| 0 Comments | 2767 Views
Tafsir Alquran Minangkabau (2021) adalah kontribusi terbaru yang penting untuk kajian tradisi tafsir di Minangkabau—atau katakanlah Sumatera Barat. Tentu telah ada banyak sekali kajian mengenai al-Azhar karya Hamka atau tafsir dan terjemahan Al-Qur’an karya Mahmud Yunus. Akan tetapi, nyaris perhatian para pengamat tafsir Minangkabau, paling tidak yang serius dan layak mendapatkan perhatian luas, terbatas kepada kedua nama tersebut. Saat ini, agaknya kita belum mendapatkan apa-apa mengenai selain kedua nama tersebut dalam kesarjanaan internasional seputar sejarah tafsir Asia Tenggara kecuali sebutan sepintas di beberapa buku, seperti di observasi umum Howard Federspiel, Michael Feener, dan Peter G. Riddell.

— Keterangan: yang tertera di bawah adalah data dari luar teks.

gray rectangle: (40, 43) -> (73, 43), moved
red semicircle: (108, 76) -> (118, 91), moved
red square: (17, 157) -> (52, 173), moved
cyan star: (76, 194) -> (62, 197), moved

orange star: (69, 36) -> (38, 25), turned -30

Begitu pula, kita hanya menemukan sebutan terkait al-Burhān Abdul Karim Amrullah di tulisan-tulisan Islah Gusmian tanpa sempat menjadi fokus utama kajiannya.

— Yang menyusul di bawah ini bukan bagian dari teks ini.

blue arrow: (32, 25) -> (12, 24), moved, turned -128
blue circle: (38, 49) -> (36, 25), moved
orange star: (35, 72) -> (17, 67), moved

Buku ini ditulis oleh Aldomi Putra, dosen dan peneliti Al-Quran dan Tafsir dari STAI Yastis Padang. Buku ini berawal dari disertasi yang ditulis dan dipertahankan di PTIQ Jakarta. Ada tiga kitab tafsir yang menjadi fokus kajian, al-Burhān karya Abdul Karim Amrullah (1879-1945), Risālah al-Qawl al-Bayān fī Tafsīr al-Qurʾān karya Syaikh Sulaiman Arrasuli (1871-1970), dan al-Daʿwah wa al-Irsyād ilā Sabīl al-Rasyād karya Abdul Lathif Syakur (1882-1963). Ketiga karya ini dikaji dengan tiga isu utama, yaitu epistemologi, lokalitas, dan dialektika. Dengan tiga kitab tafsir dan tiga isu ini, penulis buku ini berupaya mengungkap satu segmen paling penting dalam sejarah tafsir Minangkabau, yaitu fase awal penulisan tafsir di Minangkabau.
Bab pertama berisi pendahuluan. Di sini, penulis memperkenalkan dan merumuskan kajian, mengidentifikasi metode dan teori, dan memosisikan kajiannya dari literatur-literatur yang telah ada. Pada bab kedua penulis mengelaborasi lebih lanjut kerangka teoretiknya. Di sini, penulis mengklarifikasi apa yang ia maksud dengan epistemologi, lokalitas, dan dialektika dengan merujuk kepada sejumlah rujukan penting, meskipun dalam beberapa bagian terlihat kutipan-kutipan tersebut disematkan ke dalam badan tulisan tanpa kalimat-kalimat penjembatan yang secara koheren memperlihatkan bagaimana konstruksi konsep-konsep yang dijelaskan. Di bab ketiga, penulis membahas sejarah tafsir Minangkabau dan memosisikannya dengan tafsir Nusantara. Penulis menyebut bahwa tradisi penulisan tafsir di Minangkabau dimulai di abad ke-20, dan ketiga karya yang dibahas termasuk kepada generasi pendahulu tersebut. Selanjutnya, bab empat, lima, dan enam adalah jantung dari buku ini, karena di dalam bab inilah penulis mengkaji epistemologi, lokalitas, dan dialektika tafsir Minangkabau.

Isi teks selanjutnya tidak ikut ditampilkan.